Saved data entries
--- --- ---

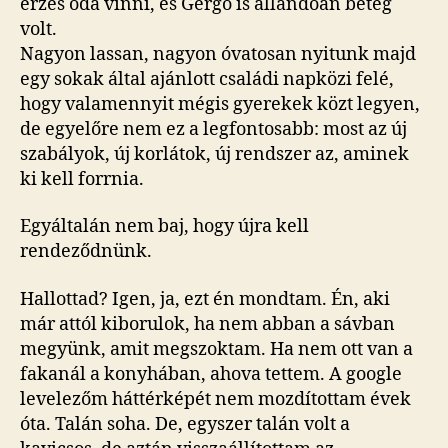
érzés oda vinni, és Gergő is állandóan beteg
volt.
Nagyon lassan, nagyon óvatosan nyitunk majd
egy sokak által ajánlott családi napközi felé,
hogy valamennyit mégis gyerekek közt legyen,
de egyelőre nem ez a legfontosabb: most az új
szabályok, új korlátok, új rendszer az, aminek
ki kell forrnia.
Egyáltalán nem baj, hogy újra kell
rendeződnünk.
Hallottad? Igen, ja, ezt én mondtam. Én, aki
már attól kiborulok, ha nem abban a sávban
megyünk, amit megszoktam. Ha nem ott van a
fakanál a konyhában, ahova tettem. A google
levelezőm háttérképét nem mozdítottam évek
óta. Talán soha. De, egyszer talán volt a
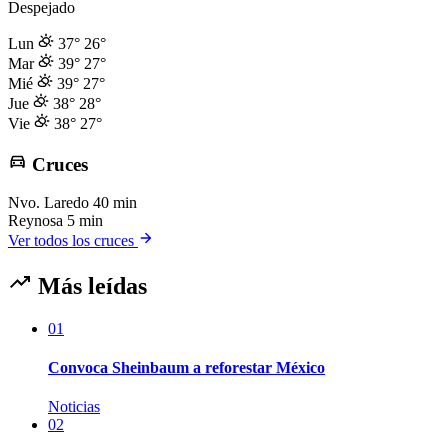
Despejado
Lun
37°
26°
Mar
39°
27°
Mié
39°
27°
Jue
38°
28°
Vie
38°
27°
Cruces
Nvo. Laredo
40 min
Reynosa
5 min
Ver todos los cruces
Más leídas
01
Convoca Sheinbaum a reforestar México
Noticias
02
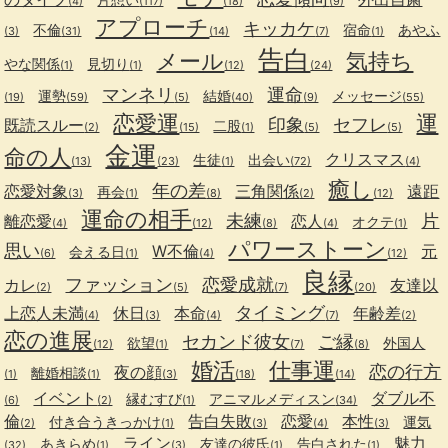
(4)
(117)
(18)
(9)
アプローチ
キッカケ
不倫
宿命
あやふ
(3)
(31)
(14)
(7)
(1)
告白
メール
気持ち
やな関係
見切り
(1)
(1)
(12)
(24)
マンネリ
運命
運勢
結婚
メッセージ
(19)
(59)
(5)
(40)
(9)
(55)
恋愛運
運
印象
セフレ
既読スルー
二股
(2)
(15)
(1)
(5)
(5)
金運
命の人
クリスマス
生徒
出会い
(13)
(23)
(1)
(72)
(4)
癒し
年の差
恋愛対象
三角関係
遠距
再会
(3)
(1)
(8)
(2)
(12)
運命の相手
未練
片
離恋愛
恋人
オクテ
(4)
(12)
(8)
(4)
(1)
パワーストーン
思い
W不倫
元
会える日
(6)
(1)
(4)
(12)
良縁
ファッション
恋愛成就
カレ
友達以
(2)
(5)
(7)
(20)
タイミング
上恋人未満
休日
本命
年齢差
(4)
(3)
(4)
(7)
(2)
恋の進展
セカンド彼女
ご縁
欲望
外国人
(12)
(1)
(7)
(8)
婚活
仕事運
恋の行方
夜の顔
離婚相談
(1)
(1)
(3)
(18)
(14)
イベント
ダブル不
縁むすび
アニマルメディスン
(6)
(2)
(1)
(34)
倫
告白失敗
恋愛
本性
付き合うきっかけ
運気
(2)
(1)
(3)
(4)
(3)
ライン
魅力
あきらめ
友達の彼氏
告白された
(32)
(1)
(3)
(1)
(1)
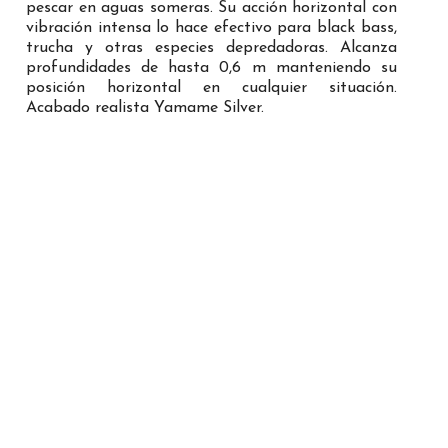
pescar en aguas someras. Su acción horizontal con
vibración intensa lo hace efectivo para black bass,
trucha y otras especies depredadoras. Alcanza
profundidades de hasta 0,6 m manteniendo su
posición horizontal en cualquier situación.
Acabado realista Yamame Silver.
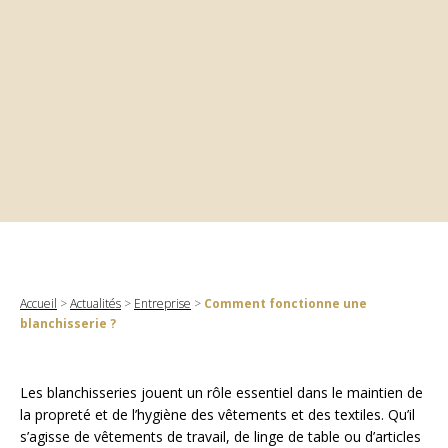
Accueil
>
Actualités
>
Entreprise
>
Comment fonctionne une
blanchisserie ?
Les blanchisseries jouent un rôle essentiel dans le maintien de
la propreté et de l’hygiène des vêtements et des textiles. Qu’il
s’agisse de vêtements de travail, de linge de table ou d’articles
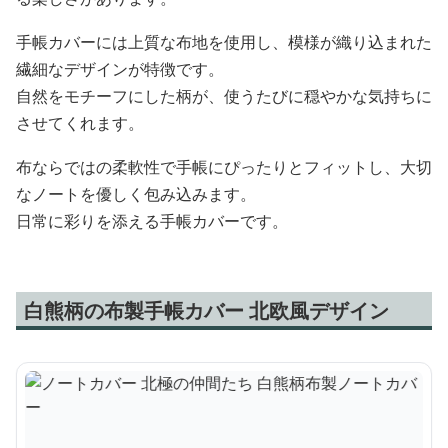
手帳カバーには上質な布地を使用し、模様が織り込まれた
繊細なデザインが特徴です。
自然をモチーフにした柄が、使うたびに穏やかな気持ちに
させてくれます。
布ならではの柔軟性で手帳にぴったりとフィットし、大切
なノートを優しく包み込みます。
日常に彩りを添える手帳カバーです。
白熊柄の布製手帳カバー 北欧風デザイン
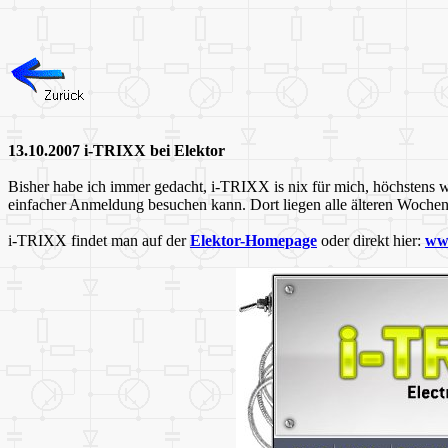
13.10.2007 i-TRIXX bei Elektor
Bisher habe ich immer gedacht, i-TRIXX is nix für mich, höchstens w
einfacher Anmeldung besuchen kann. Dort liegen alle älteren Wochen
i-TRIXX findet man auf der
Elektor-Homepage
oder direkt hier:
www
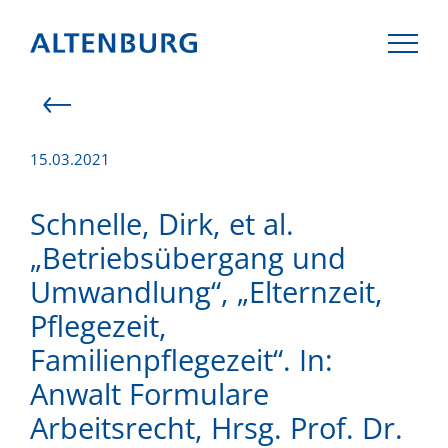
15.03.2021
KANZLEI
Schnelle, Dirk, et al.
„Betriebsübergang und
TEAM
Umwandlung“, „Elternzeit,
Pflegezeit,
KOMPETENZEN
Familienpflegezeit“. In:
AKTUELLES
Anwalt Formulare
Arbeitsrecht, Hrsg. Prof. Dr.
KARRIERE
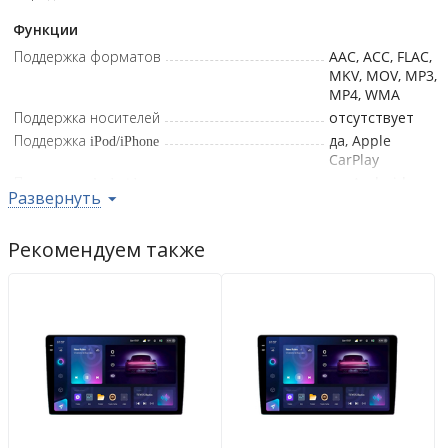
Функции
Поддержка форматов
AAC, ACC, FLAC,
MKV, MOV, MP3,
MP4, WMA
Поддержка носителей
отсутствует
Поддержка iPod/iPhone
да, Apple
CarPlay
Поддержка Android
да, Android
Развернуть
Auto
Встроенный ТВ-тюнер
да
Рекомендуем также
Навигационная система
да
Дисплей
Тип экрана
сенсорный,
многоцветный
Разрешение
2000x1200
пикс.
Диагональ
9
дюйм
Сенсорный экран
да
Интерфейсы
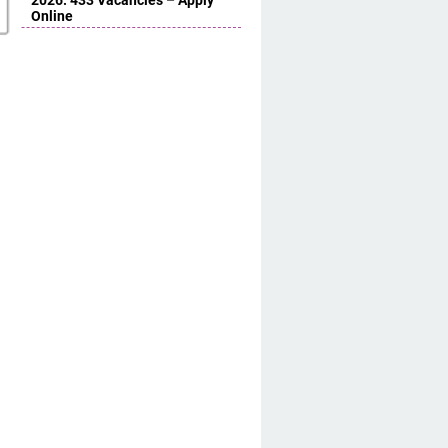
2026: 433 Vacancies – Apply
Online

--- --- ---

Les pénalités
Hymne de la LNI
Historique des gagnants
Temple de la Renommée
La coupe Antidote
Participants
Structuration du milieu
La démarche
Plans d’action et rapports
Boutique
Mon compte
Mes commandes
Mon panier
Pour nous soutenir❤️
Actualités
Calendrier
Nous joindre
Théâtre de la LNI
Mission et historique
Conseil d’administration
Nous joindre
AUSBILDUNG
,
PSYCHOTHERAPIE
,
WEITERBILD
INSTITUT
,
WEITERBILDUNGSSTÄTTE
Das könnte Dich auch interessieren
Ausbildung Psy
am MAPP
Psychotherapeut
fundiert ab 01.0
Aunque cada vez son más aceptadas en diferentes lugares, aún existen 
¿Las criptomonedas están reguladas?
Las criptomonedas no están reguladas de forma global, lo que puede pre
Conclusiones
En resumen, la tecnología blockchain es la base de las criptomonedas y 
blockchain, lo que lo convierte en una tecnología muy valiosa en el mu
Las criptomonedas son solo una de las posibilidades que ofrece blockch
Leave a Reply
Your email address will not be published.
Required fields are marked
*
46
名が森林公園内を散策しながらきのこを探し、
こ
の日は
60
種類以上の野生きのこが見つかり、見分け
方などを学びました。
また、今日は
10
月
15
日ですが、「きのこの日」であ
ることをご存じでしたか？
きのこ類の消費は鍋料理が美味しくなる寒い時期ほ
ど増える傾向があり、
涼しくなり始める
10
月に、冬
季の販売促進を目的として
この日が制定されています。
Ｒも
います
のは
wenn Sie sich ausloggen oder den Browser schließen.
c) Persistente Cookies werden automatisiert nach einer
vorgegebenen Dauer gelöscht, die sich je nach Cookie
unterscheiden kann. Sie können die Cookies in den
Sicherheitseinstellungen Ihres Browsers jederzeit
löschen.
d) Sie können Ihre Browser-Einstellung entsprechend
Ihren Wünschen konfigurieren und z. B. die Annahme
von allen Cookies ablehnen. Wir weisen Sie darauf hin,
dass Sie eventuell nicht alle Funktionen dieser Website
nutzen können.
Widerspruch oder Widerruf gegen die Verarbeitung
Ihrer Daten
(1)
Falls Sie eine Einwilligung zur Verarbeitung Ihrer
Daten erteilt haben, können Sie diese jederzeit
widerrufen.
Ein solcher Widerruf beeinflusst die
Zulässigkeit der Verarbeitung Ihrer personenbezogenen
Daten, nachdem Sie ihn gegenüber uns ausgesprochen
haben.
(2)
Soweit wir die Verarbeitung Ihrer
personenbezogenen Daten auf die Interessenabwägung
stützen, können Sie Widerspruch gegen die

--- --- ---

Problem details: Whenever a line in the entries above includes the word "Widerspruch", pull that line out.

Exercise answer:
Widerspruch oder Widerruf gegen die Verarbeitung
stützen, können Sie Widerspruch gegen die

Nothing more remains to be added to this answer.